Busfahren in Neuruppin

Der Ortsfremde, Berliner und Anfang siebzig, erreicht den Südrand von Neuruppin. Er ist zwanzig Kilometer zu Fuß gegangen und will den Bus zum Bahnhof nehmen. Und er hat Glück: Schon in ein paar Minuten geht der nächste. Die Endhaltestelle liegt vor einem Wohnheim in einem Gewerbegebiet. Es gibt einen Stopp zum Aussteigen wie für die Pause und einen zum Einsteigen. Sonst wartet noch keiner hier.
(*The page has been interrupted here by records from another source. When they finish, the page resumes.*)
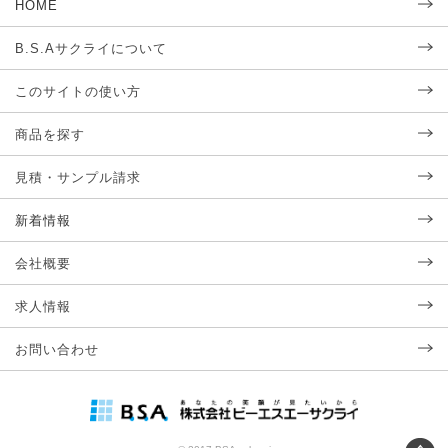
HOME
B.S.Aサクライについて
このサイトの使い方
商品を探す
見積・サンプル請求
新着情報
会社概要
求人情報
お問い合わせ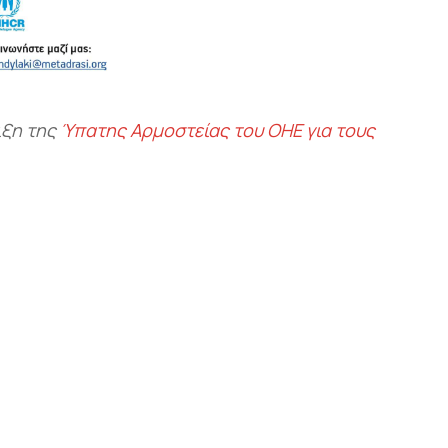
ιξη της
Ύπατης Αρμοστείας του ΟΗΕ για τους
αστείτε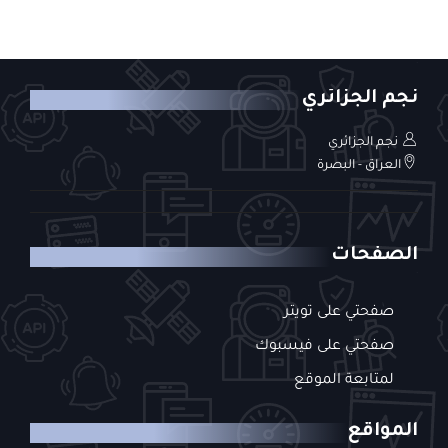
نجم الجزائري
نجم الجزائري
العراق - البصرة
الصفحات
صفحتي على تويتر
صفحتي على فيسبوك
لمتابعة الموقع
المواقع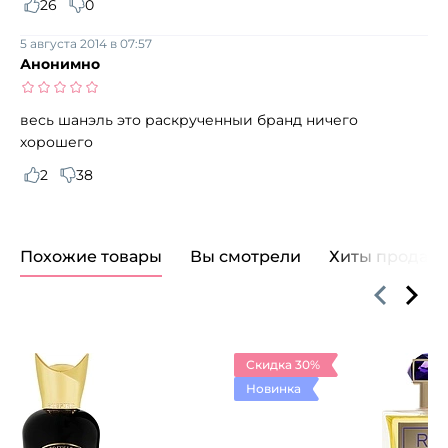
26
0
5 августа 2014 в 07:57
Анонимно
весь шанэль это раскрученныи бранд ничего
хорошего
2
38
Похожие товары
Вы смотрели
Хиты продаж
Скидка 30%
Новинка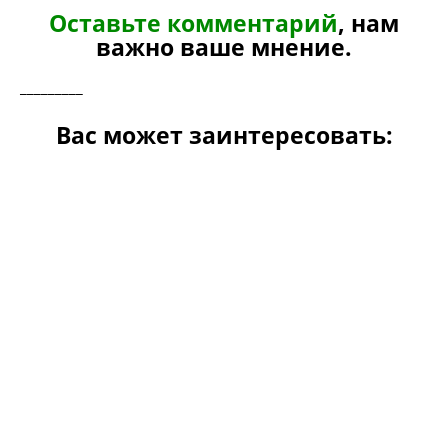
Оставьте комментарий
, нам
важно ваше мнение.
_________
Вас может заинтересовать: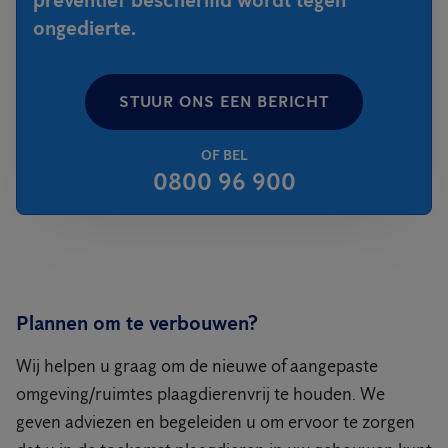
preventief beschermd wordt tegen
ongedierte.
STUUR ONS EEN BERICHT
OF BEL
0800 96 900
Plannen om te verbouwen?
Wij helpen u graag om de nieuwe of aangepaste
omgeving/ruimtes plaagdierenvrij te houden. We
geven adviezen en begeleiden u om ervoor te zorgen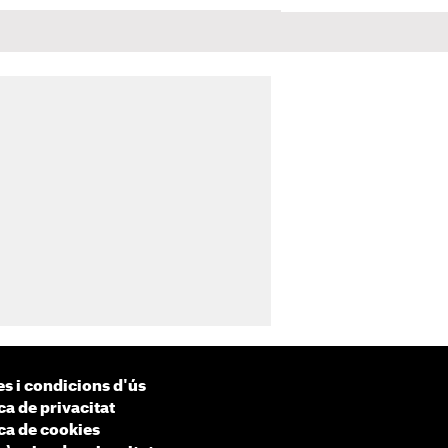
s i condicions d'ús
ca de privacitat
ica de cookies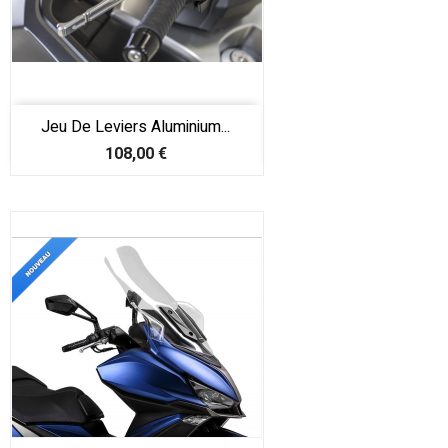
Jeu De Leviers Aluminium...
Prix
108,00 €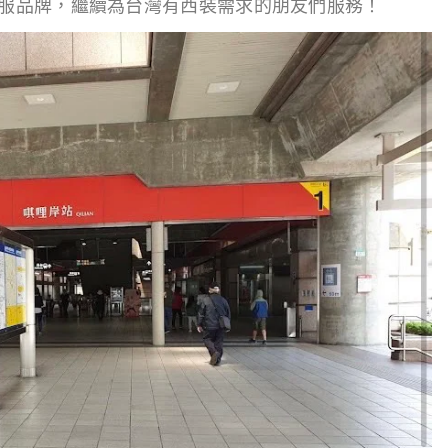
西服品牌，繼續為台灣有西裝需求的朋友們服務！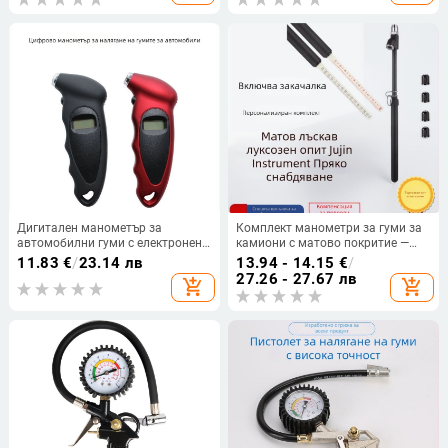
Дигитален манометър за
Комплект манометри за гуми за
автомобилни гуми с електронен
камиони с матово покритие —
дисплей, диапазон 0-150 psi,
писалков манометр, диапазон 0–
11.83
€
/
23.14 лв
13.94 - 14.15
€
/
точност ±1,5 psi, захранван от
150 psi, точност 2 psi, Jujin,
27.26 - 27.67 лв
add_shopping_cart
add_shopping_cart
батерия AG13, ABS корпус
цинков сплав/неръждаема
стомана/ABS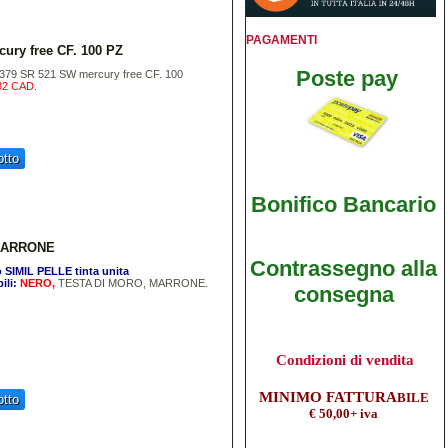
PAGAMENTI
ury free CF. 100 PZ
Poste pay
 379 SR 521 SW mercury free CF. 100
32 CAD.
tto
Bonifico B
ancario
e MARRONE
Contrassegno alla
 SIMIL PELLE tinta unita
ili:
NERO,
TESTA DI MORO, MARRONE.
consegna
Condizioni di vendita
M
INIMO FATTURA
BILE
tto
€ 50,00+ iva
Der Bus nähert sich zwei Minuten vor der Zeit. Er hat nicht beim Ausstieg gehalten, an seiner Stirnseite schon der Name der kommenden Endstation. Die Vordertür öffnet sich, der Fremde will einsteigen, die Chipkarte gezückt. Der Fahrer verwehrt es ihm: Es sei zu früh, es müsse noch etwas umgestellt werden. Der Fremde stellt sich vor der Tür rechts an. Links verlässt gerade eine junge Frau als Letzte den Bus. Der Fahrer steigt ihr rasch nach und beginnt ein Gespräch mit ihr, wohl nicht zum ersten Mal. Sie reden Englisch, es geht um den Alltag der jungen Frau. Der Kopf des Fahrers kommt ihrem sehr nahe. Er wird sie doch nicht küssen wollen? Stattdessen streckt er die Rechte vor, scheint an etwas herumzufummeln.

Jetzt trittt ein älterer Mann hinzu, jünger als der aus Berlin. Der Fahrer begrüßt ihn wie einen alten Bekannten und fragt nach Ziel und Wünschen. Es heißt: Da werden wir uns doch gleich drum kümmern … Der Fahrer kehrt in den Bus zurück, den weiteren Fahrgast im Schlepptau, auf ihn einredend. Der Berliner besteigt die kleine Treppe und bleibt weiter wartend auf der unteren Stufe stehen. Nicht schlimm, wenn einer vorgezogen wird.

Der Fahrer kennt den weiteren Ablauf schon. Der Kunde soll wieder die Münzen in die Mulde legen. Es handelt sich um achtzehn Euro sechzig, die nur in kleinen Messingmünzen bezahlt werden, lauter Zehn- und Zwanzig-Cent-Stücke. Es wird genau nachgezählt und dauert vier Minuten, bis alles erledigt ist. Inzwischen hat sich ein Jungmänner-Trio vorbeigequetscht, ihre Handys mit Apps bloß von weitem vorzeigend. Zum Auslesen werden sie zurückgerufen. Dann erst kann der noch immer Geduldige seine Chipkarte auf die Platte legen und ist in drei Sekunden durch. Der Fahrer ignoriert ihn dabei weiter. Auf dem Weg in die Mitte kommt dem Berliner noch der mit den Münzen entgegen. Weiter hinten hat es ihm nicht behagt, er sucht wieder die Fahrernähe. Man zwängt sich aneinander vorbei.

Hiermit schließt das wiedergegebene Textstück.